En 2016, le Sénégal s’est de son côté doté de sa première centrale solaire : Senergy II. Avec une capacité de 20 mégawatts, elle a permis à ce pays d’Afrique de l’Ouest de fournir de l’électricité à près de 200.000 personnes et de se rapprocher d’un mix énergétique vert. Le gouvernement s’est fixé comme objectif 20 % d’énergies renouvelables pour 2017. Le pays, dont près de la moitié de la population n’a pas accès à l’électricité, voudrait à terme devenir la locomotive énergétique verte de la sous-région. En 2016 également, Schneider Electric a décroché un contrat de vente de centrales solaires dans l’ensemble des huit pays formant l’Union économique et monétaire ouest-africaine (Uemoa) : Togo, Côte-d’Ivoire, Bénin, Niger, Mali, Burkina Faso, Sénégal et Guinée Bissau.

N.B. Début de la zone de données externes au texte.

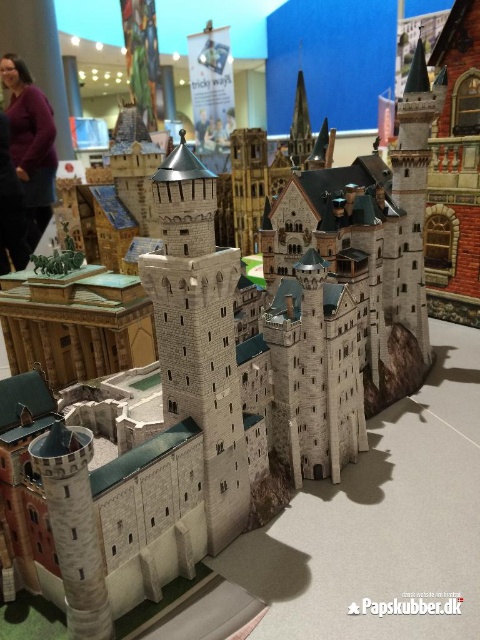 Is stone tower at center above purple matte sweater at upper left?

Le regroupement régional des huit, représenté par la société togolaise Saber, gérera les 8 centrales solaires, d’un coût de 5,4 millions d’euros, qui fourniront l’électricité à 100.000 personnes.

La centrale solaire Noor, mise en service en février 2016, près de Ouarzazate, au Maroc.

Mais la floraison d’initiatives laisse Thierry Barbaut perplexe : « Pour le moment, il n’est pas concevable d’électrifier l’Afrique uniquement avec des énergies vertes. On ne pourra pas fournir de l’électricité à tous de manière convenable. » Selon lui, les solutions « sont souvent bien conçues, mais mal adaptées. Depuis des années, rien ne change. C’est une sorte de bulle spéculative et de communication », dit l’expert, pour qui « la priorité serait d’adapter les solutions aux réalités du terrain ».